** RECORD SET follows **
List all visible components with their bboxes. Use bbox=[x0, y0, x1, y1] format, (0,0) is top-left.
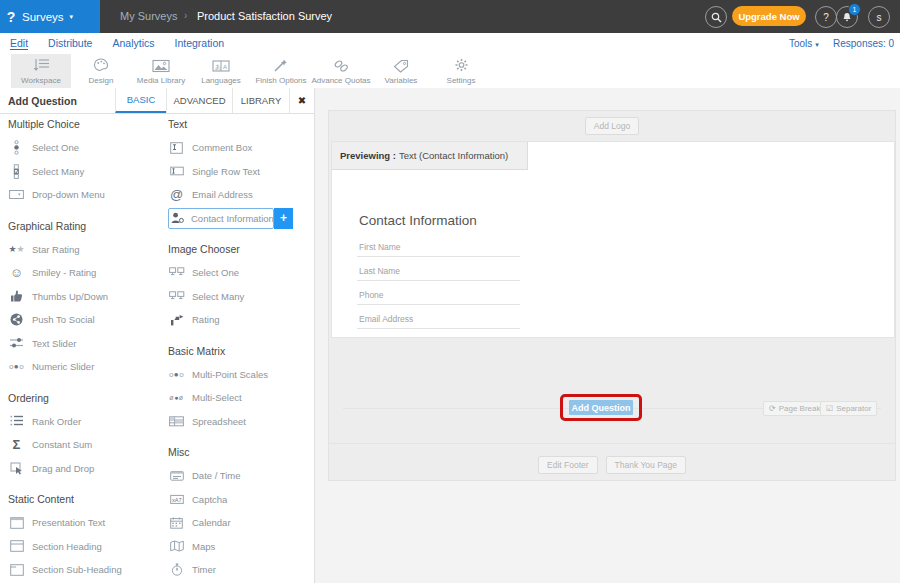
add-contact-information-button[interactable]: + bbox=[274, 208, 293, 229]
previewing-value: Text (Contact Information) bbox=[399, 150, 508, 161]
question-type-drag-and-drop[interactable]: Drag and Drop bbox=[8, 457, 158, 481]
chevron-down-icon: ▾ bbox=[815, 41, 819, 48]
tab-advanced[interactable]: ADVANCED bbox=[166, 88, 232, 113]
footer-actions: Edit Footer Thank You Page bbox=[329, 451, 895, 479]
tab-basic[interactable]: BASIC bbox=[115, 88, 166, 113]
toolbar-item-advance-quotas[interactable]: Advance Quotas bbox=[311, 54, 371, 88]
question-type-star-rating[interactable]: ★★ Star Rating bbox=[8, 238, 158, 262]
chain-icon bbox=[333, 57, 350, 74]
toolbar-item-workspace[interactable]: Workspace bbox=[11, 54, 71, 88]
question-type-constant-sum[interactable]: Σ Constant Sum bbox=[8, 433, 158, 457]
item-label: Push To Social bbox=[32, 314, 95, 325]
add-logo-button[interactable]: Add Logo bbox=[585, 117, 639, 135]
logo-band: Add Logo bbox=[329, 111, 895, 141]
survey-canvas: Add Logo Previewing : Text (Contact Info… bbox=[315, 88, 900, 583]
question-type-numeric-slider[interactable]: o●o Numeric Slider bbox=[8, 355, 158, 379]
field-phone[interactable]: Phone bbox=[357, 290, 520, 305]
translate-icon: あA bbox=[212, 57, 230, 74]
question-type-spreadsheet[interactable]: Spreadsheet bbox=[168, 410, 310, 434]
item-label: Comment Box bbox=[192, 142, 252, 153]
item-label: Drop-down Menu bbox=[32, 189, 105, 200]
question-type-multi-point-scales[interactable]: o●o Multi-Point Scales bbox=[168, 363, 310, 387]
question-type-drop-down-menu[interactable]: Drop-down Menu bbox=[8, 183, 158, 207]
question-type-select-one[interactable]: Select One bbox=[8, 136, 158, 160]
question-type-thumbs-up-down[interactable]: Thumbs Up/Down bbox=[8, 285, 158, 309]
toolbar-item-finish-options[interactable]: Finish Options bbox=[251, 54, 311, 88]
nav-item-analytics[interactable]: Analytics bbox=[112, 37, 154, 50]
item-label: Text Slider bbox=[32, 338, 76, 349]
close-icon[interactable]: ✖ bbox=[289, 88, 314, 113]
breadcrumb-my-surveys[interactable]: My Surveys bbox=[120, 10, 177, 22]
timer-icon bbox=[168, 562, 185, 578]
item-label: Drag and Drop bbox=[32, 463, 94, 474]
thank-you-page-button[interactable]: Thank You Page bbox=[606, 456, 686, 474]
contact-information-option[interactable]: Contact Information bbox=[168, 208, 274, 229]
toolbar-label: Languages bbox=[201, 76, 241, 85]
field-first-name[interactable]: First Name bbox=[357, 242, 520, 257]
footer-divider bbox=[329, 443, 895, 444]
toolbar-item-media-library[interactable]: Media Library bbox=[131, 54, 191, 88]
question-type-image-select-one[interactable]: Select One bbox=[168, 261, 310, 285]
avatar[interactable]: s bbox=[868, 6, 890, 28]
field-placeholder: Phone bbox=[357, 290, 520, 304]
question-type-section-sub-heading[interactable]: Section Sub-Heading bbox=[8, 558, 158, 582]
question-type-image-rating[interactable]: Rating bbox=[168, 308, 310, 332]
question-type-calendar[interactable]: Calendar bbox=[168, 511, 310, 535]
field-last-name[interactable]: Last Name bbox=[357, 266, 520, 281]
field-email-address[interactable]: Email Address bbox=[357, 314, 520, 329]
panel-tabs: BASIC ADVANCED LIBRARY ✖ bbox=[115, 88, 314, 113]
main-nav-row: Edit Distribute Analytics Integration To… bbox=[0, 33, 900, 54]
notifications-bell-icon[interactable]: 1 bbox=[836, 6, 858, 28]
question-type-multi-select[interactable]: ø●ø Multi-Select bbox=[168, 386, 310, 410]
question-type-comment-box[interactable]: Comment Box bbox=[168, 136, 310, 160]
item-label: Multi-Point Scales bbox=[192, 369, 268, 380]
add-question-panel: Add Question BASIC ADVANCED LIBRARY ✖ Mu… bbox=[0, 88, 315, 583]
panel-title: Add Question bbox=[8, 95, 77, 107]
app-logo-surveys-menu[interactable]: ? Surveys ▾ bbox=[0, 0, 100, 33]
main-nav: Edit Distribute Analytics Integration bbox=[10, 37, 244, 50]
upgrade-now-button[interactable]: Upgrade Now bbox=[732, 6, 806, 26]
workspace-icon bbox=[33, 57, 50, 74]
item-label: Single Row Text bbox=[192, 166, 260, 177]
nav-item-distribute[interactable]: Distribute bbox=[48, 37, 92, 50]
add-question-button[interactable]: Add Question bbox=[569, 400, 633, 415]
question-type-rank-order[interactable]: Rank Order bbox=[8, 410, 158, 434]
edit-footer-button[interactable]: Edit Footer bbox=[538, 456, 598, 474]
question-type-smiley-rating[interactable]: ☺ Smiley - Rating bbox=[8, 261, 158, 285]
question-type-date-time[interactable]: Date / Time bbox=[168, 464, 310, 488]
question-type-text-slider[interactable]: Text Slider bbox=[8, 332, 158, 356]
question-type-image-select-many[interactable]: Select Many bbox=[168, 285, 310, 309]
questionpro-logo-icon: ? bbox=[0, 9, 22, 25]
question-type-email-address[interactable]: @ Email Address bbox=[168, 183, 310, 207]
question-type-captcha[interactable]: xA7 Captcha bbox=[168, 488, 310, 512]
tools-menu[interactable]: Tools▾ bbox=[789, 38, 819, 49]
item-label: Timer bbox=[192, 564, 216, 575]
question-type-contact-information[interactable]: Contact Information + bbox=[168, 207, 310, 231]
question-type-maps[interactable]: Maps bbox=[168, 535, 310, 559]
spreadsheet-icon bbox=[168, 413, 185, 429]
toolbar-item-settings[interactable]: Settings bbox=[431, 54, 491, 88]
nav-item-integration[interactable]: Integration bbox=[174, 37, 224, 50]
section-heading-icon bbox=[8, 538, 25, 554]
separator-button[interactable]: ☑ Separator bbox=[820, 401, 877, 416]
item-label: Select Many bbox=[32, 166, 84, 177]
question-type-single-row-text[interactable]: Single Row Text bbox=[168, 160, 310, 184]
group-text: Text Comment Box Single Row Text @ Email… bbox=[168, 118, 310, 230]
tab-library[interactable]: LIBRARY bbox=[232, 88, 289, 113]
toolbar-item-languages[interactable]: あA Languages bbox=[191, 54, 251, 88]
toolbar-label: Workspace bbox=[21, 76, 61, 85]
question-type-section-heading[interactable]: Section Heading bbox=[8, 535, 158, 559]
question-type-push-to-social[interactable]: Push To Social bbox=[8, 308, 158, 332]
smiley-icon: ☺ bbox=[8, 265, 25, 281]
page-break-button[interactable]: ⟳ Page Break bbox=[763, 401, 827, 416]
search-icon[interactable] bbox=[705, 6, 727, 28]
item-label: Rating bbox=[192, 314, 219, 325]
toolbar-item-design[interactable]: Design bbox=[71, 54, 131, 88]
group-title: Multiple Choice bbox=[8, 118, 158, 136]
question-type-presentation-text[interactable]: Presentation Text bbox=[8, 511, 158, 535]
help-icon[interactable]: ? bbox=[815, 6, 837, 28]
question-type-select-many[interactable]: Select Many bbox=[8, 160, 158, 184]
nav-item-edit[interactable]: Edit bbox=[10, 37, 28, 50]
toolbar-item-variables[interactable]: Variables bbox=[371, 54, 431, 88]
question-type-timer[interactable]: Timer bbox=[168, 558, 310, 582]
** End of RECORD SET **
_AIM OF THE EXERCISE_: All of the lines above must be printed again exactly, and no picture may appear in the copy.

_EXERCISE OUTPUT_:
List all visible components with their bboxes. Use bbox=[x0, y0, x1, y1] format, (0,0) is top-left.
add-contact-information-button[interactable]: + bbox=[274, 208, 293, 229]
previewing-value: Text (Contact Information) bbox=[399, 150, 508, 161]
question-type-drag-and-drop[interactable]: Drag and Drop bbox=[8, 457, 158, 481]
chevron-down-icon: ▾ bbox=[815, 41, 819, 48]
tab-advanced[interactable]: ADVANCED bbox=[166, 88, 232, 113]
footer-actions: Edit Footer Thank You Page bbox=[329, 451, 895, 479]
tab-basic[interactable]: BASIC bbox=[115, 88, 166, 113]
toolbar-item-advance-quotas[interactable]: Advance Quotas bbox=[311, 54, 371, 88]
question-type-star-rating[interactable]: ★★ Star Rating bbox=[8, 238, 158, 262]
chain-icon bbox=[333, 57, 350, 74]
toolbar-item-workspace[interactable]: Workspace bbox=[11, 54, 71, 88]
question-type-constant-sum[interactable]: Σ Constant Sum bbox=[8, 433, 158, 457]
item-label: Push To Social bbox=[32, 314, 95, 325]
add-logo-button[interactable]: Add Logo bbox=[585, 117, 639, 135]
logo-band: Add Logo bbox=[329, 111, 895, 141]
survey-canvas: Add Logo Previewing : Text (Contact Info… bbox=[315, 88, 900, 583]
question-type-numeric-slider[interactable]: o●o Numeric Slider bbox=[8, 355, 158, 379]
field-phone[interactable]: Phone bbox=[357, 290, 520, 305]
translate-icon: あA bbox=[212, 57, 230, 74]
question-type-spreadsheet[interactable]: Spreadsheet bbox=[168, 410, 310, 434]
item-label: Comment Box bbox=[192, 142, 252, 153]
item-label: Drop-down Menu bbox=[32, 189, 105, 200]
question-type-multi-point-scales[interactable]: o●o Multi-Point Scales bbox=[168, 363, 310, 387]
question-type-drop-down-menu[interactable]: Drop-down Menu bbox=[8, 183, 158, 207]
question-type-select-one[interactable]: Select One bbox=[8, 136, 158, 160]
question-type-thumbs-up-down[interactable]: Thumbs Up/Down bbox=[8, 285, 158, 309]
toolbar-item-finish-options[interactable]: Finish Options bbox=[251, 54, 311, 88]
nav-item-analytics[interactable]: Analytics bbox=[112, 37, 154, 50]
item-label: Text Slider bbox=[32, 338, 76, 349]
close-icon[interactable]: ✖ bbox=[289, 88, 314, 113]
breadcrumb-my-surveys[interactable]: My Surveys bbox=[120, 10, 177, 22]
timer-icon bbox=[168, 562, 185, 578]
item-label: Drag and Drop bbox=[32, 463, 94, 474]
thank-you-page-button[interactable]: Thank You Page bbox=[606, 456, 686, 474]
contact-information-option[interactable]: Contact Information bbox=[168, 208, 274, 229]
toolbar-label: Languages bbox=[201, 76, 241, 85]
field-first-name[interactable]: First Name bbox=[357, 242, 520, 257]
footer-divider bbox=[329, 443, 895, 444]
toolbar-item-media-library[interactable]: Media Library bbox=[131, 54, 191, 88]
question-type-image-select-one[interactable]: Select One bbox=[168, 261, 310, 285]
avatar[interactable]: s bbox=[868, 6, 890, 28]
field-placeholder: Phone bbox=[357, 290, 520, 304]
question-type-section-sub-heading[interactable]: Section Sub-Heading bbox=[8, 558, 158, 582]
question-type-image-rating[interactable]: Rating bbox=[168, 308, 310, 332]
question-type-calendar[interactable]: Calendar bbox=[168, 511, 310, 535]
field-last-name[interactable]: Last Name bbox=[357, 266, 520, 281]
field-email-address[interactable]: Email Address bbox=[357, 314, 520, 329]
panel-tabs: BASIC ADVANCED LIBRARY ✖ bbox=[115, 88, 314, 113]
main-nav-row: Edit Distribute Analytics Integration To… bbox=[0, 33, 900, 54]
notifications-bell-icon[interactable]: 1 bbox=[836, 6, 858, 28]
question-type-multi-select[interactable]: ø●ø Multi-Select bbox=[168, 386, 310, 410]
question-type-comment-box[interactable]: Comment Box bbox=[168, 136, 310, 160]
item-label: Multi-Point Scales bbox=[192, 369, 268, 380]
add-question-panel: Add Question BASIC ADVANCED LIBRARY ✖ Mu… bbox=[0, 88, 315, 583]
panel-title: Add Question bbox=[8, 95, 77, 107]
app-logo-surveys-menu[interactable]: ? Surveys ▾ bbox=[0, 0, 100, 33]
main-nav: Edit Distribute Analytics Integration bbox=[10, 37, 244, 50]
upgrade-now-button[interactable]: Upgrade Now bbox=[732, 6, 806, 26]
workspace-icon bbox=[33, 57, 50, 74]
item-label: Single Row Text bbox=[192, 166, 260, 177]
nav-item-distribute[interactable]: Distribute bbox=[48, 37, 92, 50]
add-question-button[interactable]: Add Question bbox=[569, 400, 633, 415]
question-type-rank-order[interactable]: Rank Order bbox=[8, 410, 158, 434]
edit-footer-button[interactable]: Edit Footer bbox=[538, 456, 598, 474]
question-type-smiley-rating[interactable]: ☺ Smiley - Rating bbox=[8, 261, 158, 285]
question-type-date-time[interactable]: Date / Time bbox=[168, 464, 310, 488]
question-type-text-slider[interactable]: Text Slider bbox=[8, 332, 158, 356]
question-type-image-select-many[interactable]: Select Many bbox=[168, 285, 310, 309]
questionpro-logo-icon: ? bbox=[0, 9, 22, 25]
question-type-email-address[interactable]: @ Email Address bbox=[168, 183, 310, 207]
question-type-captcha[interactable]: xA7 Captcha bbox=[168, 488, 310, 512]
tools-menu[interactable]: Tools▾ bbox=[789, 38, 819, 49]
item-label: Timer bbox=[192, 564, 216, 575]
question-type-contact-information[interactable]: Contact Information + bbox=[168, 207, 310, 231]
question-type-maps[interactable]: Maps bbox=[168, 535, 310, 559]
spreadsheet-icon bbox=[168, 413, 185, 429]
toolbar-item-settings[interactable]: Settings bbox=[431, 54, 491, 88]
nav-item-integration[interactable]: Integration bbox=[174, 37, 224, 50]
section-heading-icon bbox=[8, 538, 25, 554]
separator-button[interactable]: ☑ Separator bbox=[820, 401, 877, 416]
item-label: Select Many bbox=[32, 166, 84, 177]
question-type-single-row-text[interactable]: Single Row Text bbox=[168, 160, 310, 184]
group-text: Text Comment Box Single Row Text @ Email… bbox=[168, 118, 310, 230]
tab-library[interactable]: LIBRARY bbox=[232, 88, 289, 113]
toolbar-item-languages[interactable]: あA Languages bbox=[191, 54, 251, 88]
toolbar-label: Workspace bbox=[21, 76, 61, 85]
question-type-section-heading[interactable]: Section Heading bbox=[8, 535, 158, 559]
question-type-push-to-social[interactable]: Push To Social bbox=[8, 308, 158, 332]
smiley-icon: ☺ bbox=[8, 265, 25, 281]
page-break-button[interactable]: ⟳ Page Break bbox=[763, 401, 827, 416]
search-icon[interactable] bbox=[705, 6, 727, 28]
item-label: Rating bbox=[192, 314, 219, 325]
toolbar-item-design[interactable]: Design bbox=[71, 54, 131, 88]
group-title: Multiple Choice bbox=[8, 118, 158, 136]
question-type-presentation-text[interactable]: Presentation Text bbox=[8, 511, 158, 535]
help-icon[interactable]: ? bbox=[815, 6, 837, 28]
question-type-select-many[interactable]: Select Many bbox=[8, 160, 158, 184]
nav-item-edit[interactable]: Edit bbox=[10, 37, 28, 50]
toolbar-item-variables[interactable]: Variables bbox=[371, 54, 431, 88]
question-type-timer[interactable]: Timer bbox=[168, 558, 310, 582]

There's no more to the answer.